EN LA SENDA DE ARDERN
Jacinda Ardern, en cambio, prefirió la química: «Tengo el depósito vacío», declaró en enero al presentar la dimisión como primera ministra de Nueva Zelanda al cabo cinco años de mandato. Idénticos motivos: caída de la popularidad y agotamiento por el ritmo y la presión de la ‘política esqueixada’. En ocasiones, conviene bajarse de la bicicleta, reconocer los propios límites, como hizo la gimnasta norteamericana Simone Biles, que se plantó en la final de los Juegos Olímpicos de Tokio sintiendo «el peso del mundo» sobre sus espaldas. Tres ejemplos, tres mujeres, dicho sea de paso.

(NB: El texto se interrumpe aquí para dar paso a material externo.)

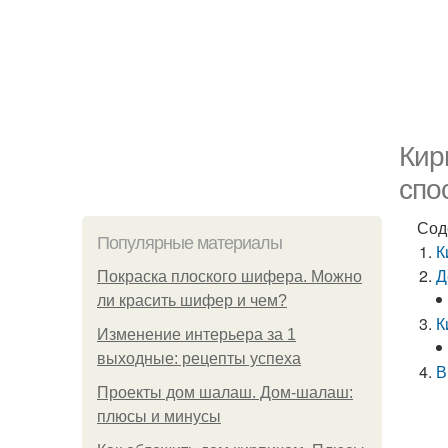
Кир
спо
Сод
Популярные материалы
К
Д
Покраска плоского шифера. Можно
ли красить шифер и чем?
К
Изменение интерьера за 1
выходные: рецепты успеха
В
Проекты дом шалаш. Дом-шалаш:
плюсы и минусы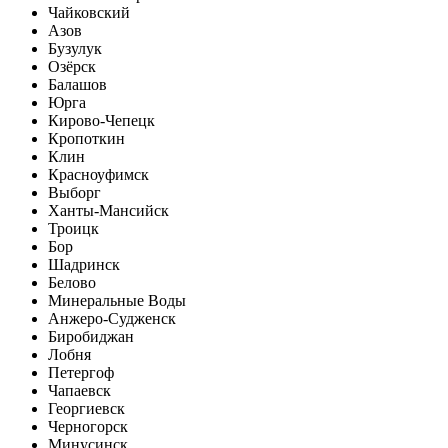
Чайковский
Азов
Бузулук
Озёрск
Балашов
Юрга
Кирово-Чепецк
Кропоткин
Клин
Красноуфимск
Выборг
Ханты-Мансийск
Троицк
Бор
Шадринск
Белово
Минеральные Воды
Анжеро-Судженск
Биробиджан
Лобня
Петергоф
Чапаевск
Георгиевск
Черногорск
Минусинск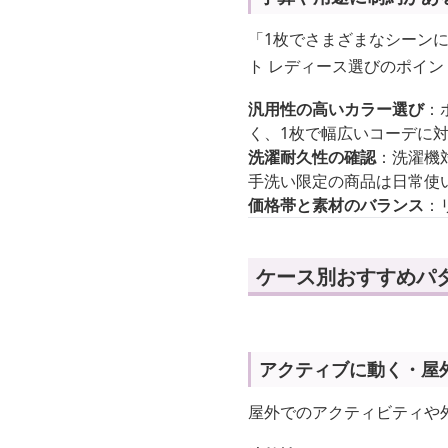
「1枚でさまざまなシーン
ト レディース選びのポイ
汎用性の高いカラー選び
：
く、1枚で幅広いコーデに
洗濯耐久性の確認
：洗濯機
手洗い限定の商品は日常使
価格帯と素材のバランス
：
ケース別おすすめパ
アクティブに動く・屋
屋外でのアクティビティや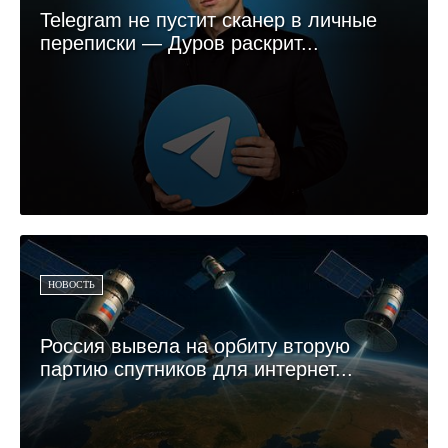
Telegram не пустит сканер в личные
переписки — Дуров раскрит...
НОВОСТЬ
Россия вывела на орбиту вторую
партию спутников для интернет...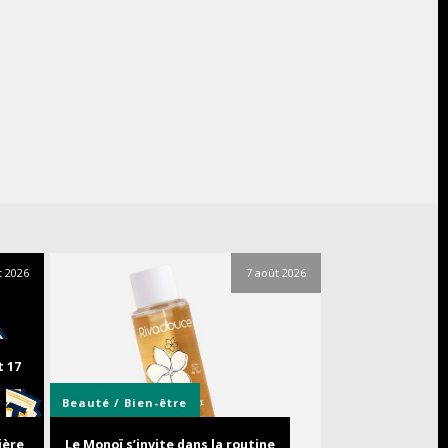
t 2026
7 août 2026
t 17
Beauté / Bien-être
ière
Le Monoï s’invite dans la routine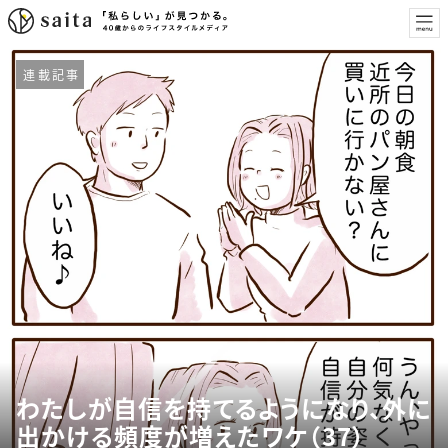
連載記事
わたしが自信を持てるようになり、外に
出かける頻度が増えたワケ（37）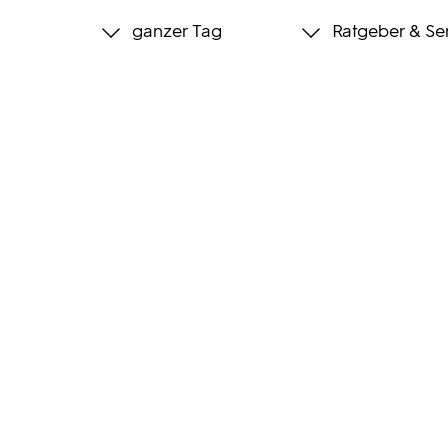
ganzer Tag
Ratgeber & Se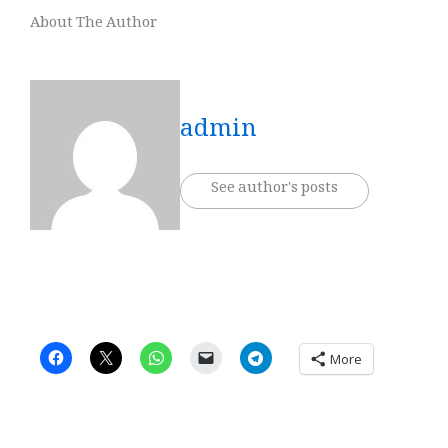
About The Author
admin
See author's posts
More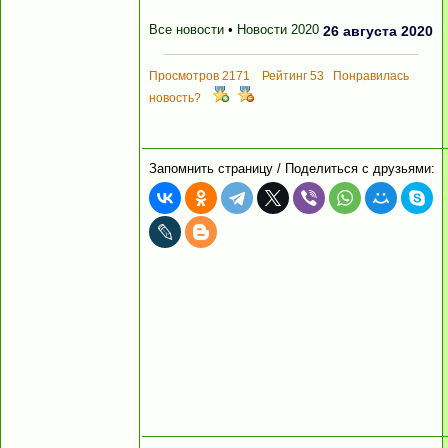
Все новости
•
Новости 2020
26 августа 2020
Просмотров 2171 Рейтинг 53 Понравилась
новость?
Запомнить страницу / Поделиться с друзьями: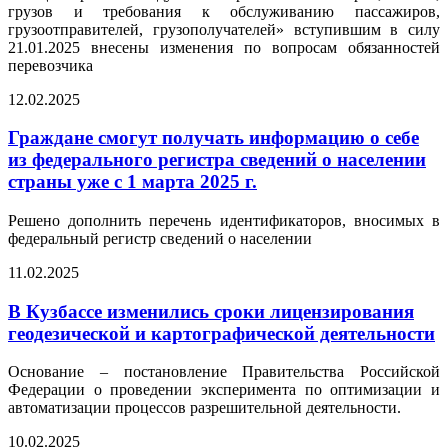
грузов и требования к обслуживанию пассажиров,
грузоотправителей, грузополучателей» вступившим в силу
21.01.2025 внесены изменения по вопросам обязанностей
перевозчика
12.02.2025
Граждане смогут получать информацию о себе
из федерального регистра сведений о населении
страны уже с 1 марта 2025 г.
Решено дополнить перечень идентификаторов, вносимых в
федеральный регистр сведений о населении
11.02.2025
В Кузбассе изменились сроки лицензирования
геодезической и картографической деятельности
Основание – постановление Правительства Российской
Федерации о проведении эксперимента по оптимизации и
автоматизации процессов разрешительной деятельности.
10.02.2025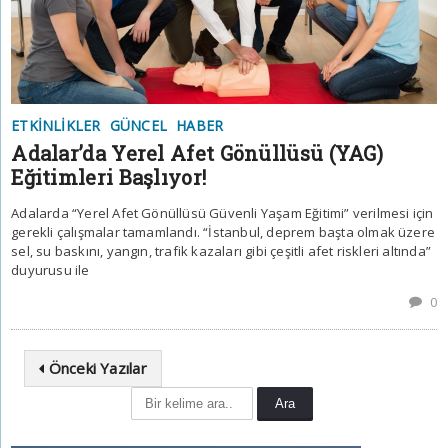
ETKINLIKLER
GÜNCEL
HABER
Adalar’da Yerel Afet Gönüllüsü (YAG)
Eğitimleri Başlıyor!
Adalarda “Yerel Afet Gönüllüsü Güvenli Yaşam Eğitimi” verilmesi için
gerekli çalışmalar tamamlandı. “İstanbul, deprem başta olmak üzere
sel, su baskını, yangın, trafik kazaları gibi çeşitli afet riskleri altında”
duyurusu ile
0
Önceki Yazılar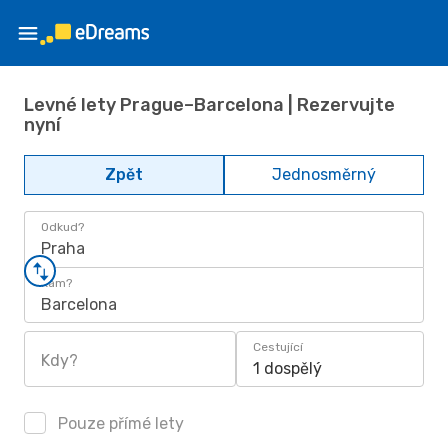
Levné lety Prague–Barcelona | Rezervujte
nyní
Zpět
Jednosměrný
Odkud?
Praha
Kam?
Barcelona
Cestující
Kdy?
1 dospělý
Pouze přímé lety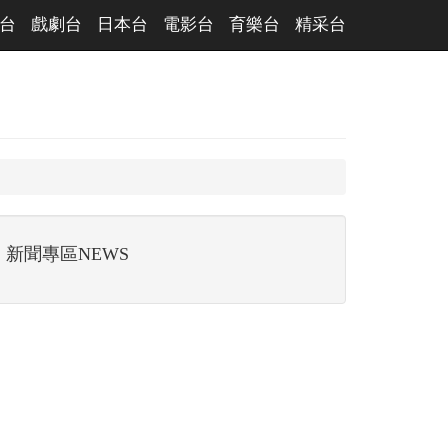
台
戲劇台
日本台
電影台
育樂台
精采台
新聞專區NEWS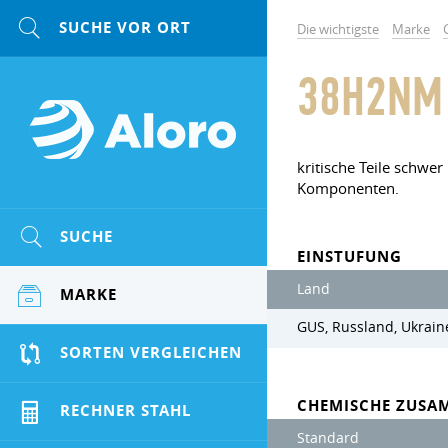
Die wichtigste
Marke
38H2NM
kritische Teile schwe
Komponenten.
SUCHE
EINSTUFUNG
Land
MARKE
GUS, Russland, Ukrain
SORTEN VERGLEICHEN
CHEMISCHE ZUSA
RECHNER STAHL
Standard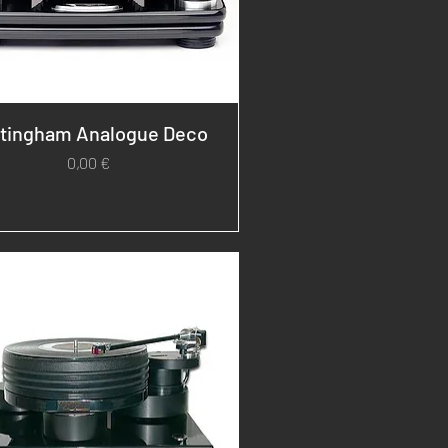
tingham Analogue Deco
Prezzo
0,00 €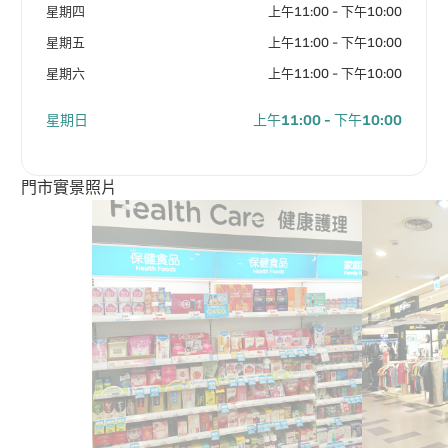
星期四
上午11:00 - 下午10:00
星期五
上午11:00 - 下午10:00
星期六
上午11:00 - 下午10:00
星期日
上午11:00 - 下午10:00
門市實景照片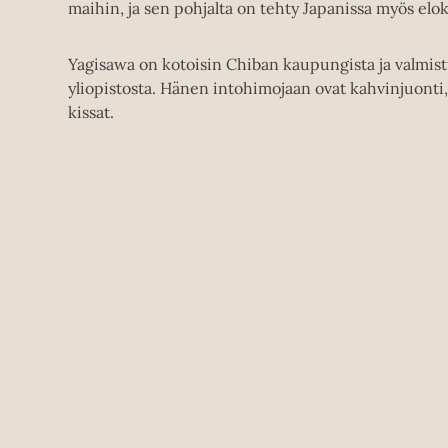
maihin, ja sen pohjalta on tehty Japanissa myös elo
Yagisawa on kotoisin Chiban kaupungista ja valmis
yliopistosta. Hänen intohimojaan ovat kahvinjuonti, 
kissat.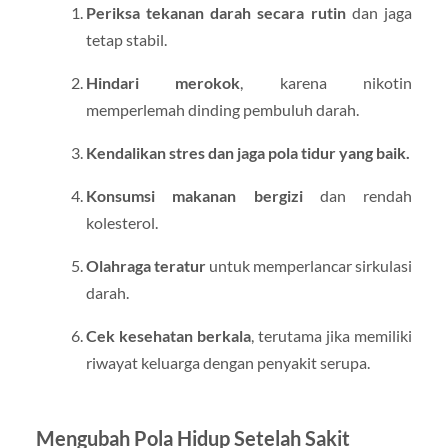
Periksa tekanan darah secara rutin
dan jaga
tetap stabil.
Hindari merokok
, karena nikotin
memperlemah dinding pembuluh darah.
Kendalikan stres dan jaga pola tidur yang baik.
Konsumsi makanan bergizi
dan rendah
kolesterol.
Olahraga teratur
untuk memperlancar sirkulasi
darah.
Cek kesehatan berkala
, terutama jika memiliki
riwayat keluarga dengan penyakit serupa.
Mengubah Pola Hidup Setelah Sakit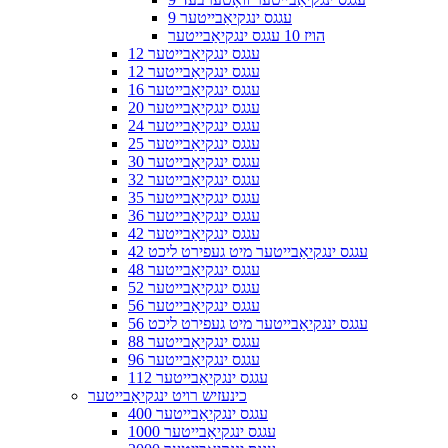
9 עגגס ינגקיאַבייטער
הויז 10 עגגס ינגקיאַבייטער
12 עגגס ינגקיאַבייטער
12 עגגס ינגקיאַבייטער
16 עגגס ינגקיאַבייטער
20 עגגס ינגקיאַבייטער
24 עגגס ינגקיאַבייטער
25 עגגס ינגקיאַבייטער
30 עגגס ינגקיאַבייטער
32 עגגס ינגקיאַבייטער
35 עגגס ינגקיאַבייטער
36 עגגס ינגקיאַבייטער
42 עגגס ינגקיאַבייטער
42 עגגס ינגקיאַבייטער מיט געפירט ליכט
48 עגגס ינגקיאַבייטער
52 עגגס ינגקיאַבייטער
56 עגגס ינגקיאַבייטער
56 עגגס ינגקיאַבייטער מיט געפירט ליכט
88 עגגס ינגקיאַבייטער
96 עגגס ינגקיאַבייטער
112 עגגס ינגקיאַבייטער
כינעזיש רויט ינגקיאַבייטער
400 עגגס ינגקיאַבייטער
1000 עגגס ינגקיאַבייטער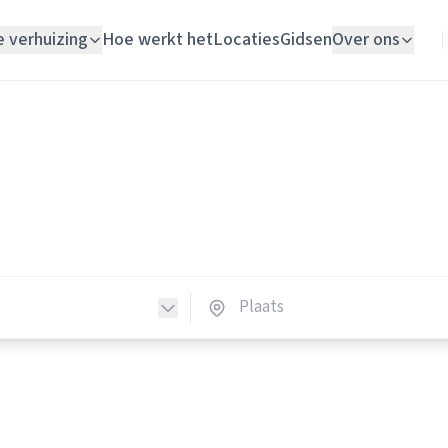
e verhuizing
Hoe werkt het
Locaties
Gidsen
Over ons
Verhuislift
Elektriciens
Woningontruiming
ktriciens in Nederland
Schildersbedrijf
lektriciens in heel Nederland.
Vloerlegger
Elektricien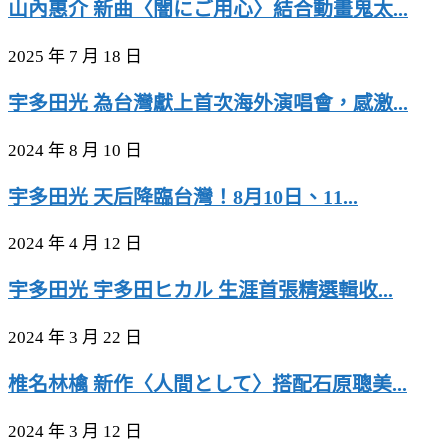
山內惠介 新曲〈闇にご用心〉結合動畫鬼太...
2025 年 7 月 18 日
宇多田光 為台灣獻上首次海外演唱會，感激...
2024 年 8 月 10 日
宇多田光 天后降臨台灣！8月10日、11...
2024 年 4 月 12 日
宇多田光 宇多田ヒカル 生涯首張精選輯收...
2024 年 3 月 22 日
椎名林檎 新作〈人間として〉搭配石原聰美...
2024 年 3 月 12 日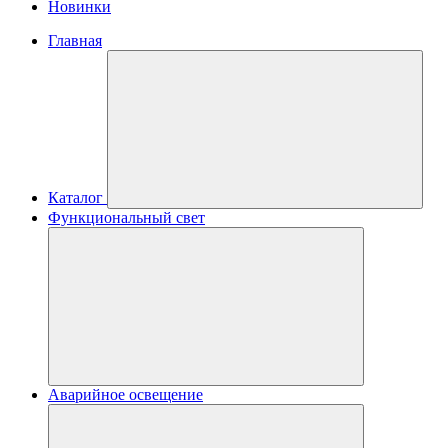
Новинки
Главная
Каталог
Функциональный свет
Аварийное освещение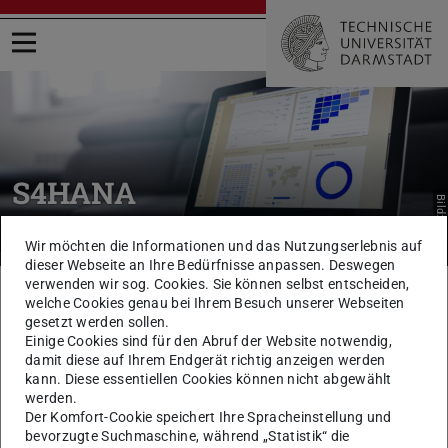
Menü öffnen
S4HANA
Bild: Pixabay
Dokumente
Wir möchten die Informationen und das Nutzungserlebnis auf
dieser Webseite an Ihre Bedürfnisse anpassen. Deswegen
verwenden wir sog. Cookies. Sie können selbst entscheiden,
Sie befinden sich hier:
TU Darmstadt
Intern
Verwaltung
Stabsstellen
welche Cookies genau bei Ihrem Besuch unserer Webseiten
IT und Prozess
S4HANA
Dokumente
gesetzt werden sollen.
Einige Cookies sind für den Abruf der Website notwendig,
damit diese auf Ihrem Endgerät richtig anzeigen werden
KONTAKT
kann. Diese essentiellen Cookies können nicht abgewählt
werden.
Der Komfort-Cookie speichert Ihre Spracheinstellung und
bevorzugte Suchmaschine, während „Statistik“ die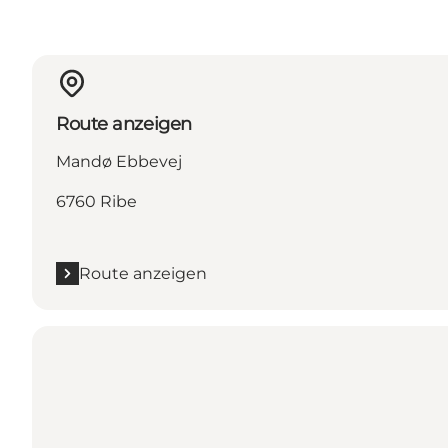
Route anzeigen
Mandø Ebbevej
6760 Ribe
Route anzeigen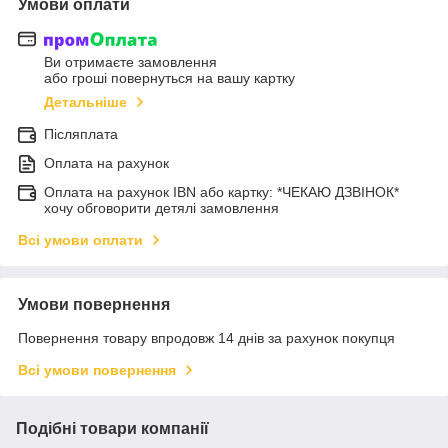
Умови оплати
Ви отримаєте замовлення
або гроші повернуться на вашу картку
Детальніше
Післяплата
Оплата на рахунок
Оплата на рахунок IBN або картку: *ЧЕКАЮ ДЗВІНОК*
хочу обговорити детялі замовлення
Всі умови оплати
Умови повернення
Повернення товару впродовж 14 днів за рахунок покупця
Всі умови повернення
Подібні товари компанії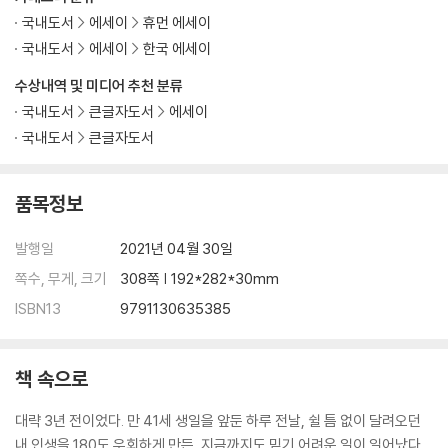
국내도서
에세이
휴먼 에세이
국내도서
에세이
한국 에세이
수상내역 및 미디어 추천 분류
국내도서
큰글자도서
에세이
국내도서
큰글자도서
품목정보
발행일
2021년 04월 30일
쪽수, 무게, 크기
308쪽 | 192*282*30mm
ISBN13
9791130635385
책 속으로
대략 3년 전이었다. 만 41세 생일을 앞둔 하루 전날, 쉴 틈 없이 달려오던
내 인생을 180도 우회하게 만든, 지금까지도 믿기 어려운 일이 일어났다.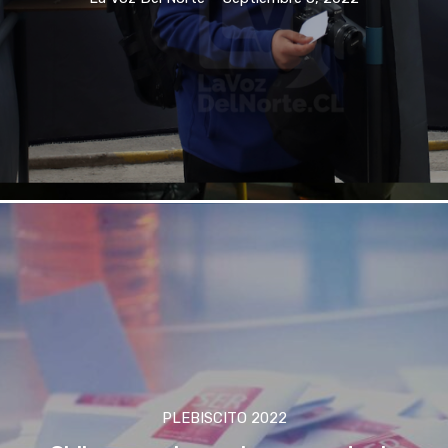
PLEBISCITO 2022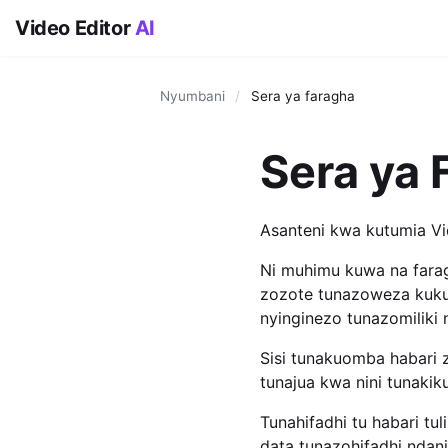
Video Editor
AI
Nyumbani
/
Sera ya faragha
Sera ya 
Asanteni kwa kutumia Vi
Ni muhimu kuwa na farag
zozote tunazoweza kukusa
nyinginezo tunazomiliki
Sisi tunakuomba habari za
tunajua kwa nini tunakik
Tunahifadhi tu habari t
data tunazohifadhi ndani 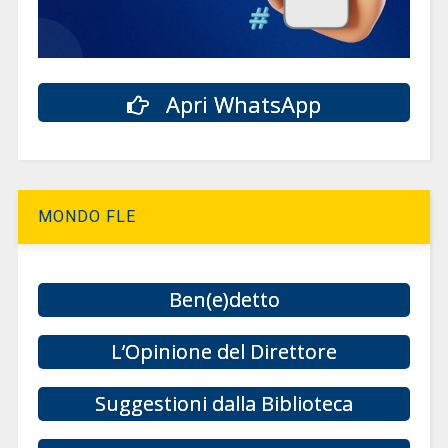
Apri WhatsApp
MONDO FLE
Ben(e)detto
L’Opinione del Direttore
Suggestioni dalla Biblioteca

Dimitir sigue siendo un nombre ruso en España, como Serguéi o Liudmila, aunque la asunción de errores y fragilidades engrasaría el embrollo público. Aquí no dimite nadie o lo hace quien debería quedarse. Me refiero al catedrático Antonio Cabrales, un economista de postín, con un currículum de Champions, quien ha tenido que renunciar como consejero del Banco de España, a propuesta del PP, a las pocas horas de su nombramiento, porque en su día firmó una carta de apoyo a la 'exconsellera' prófuga Clara Ponsatí. Iríamos mejor si las capacidades pesarán más que las ideas.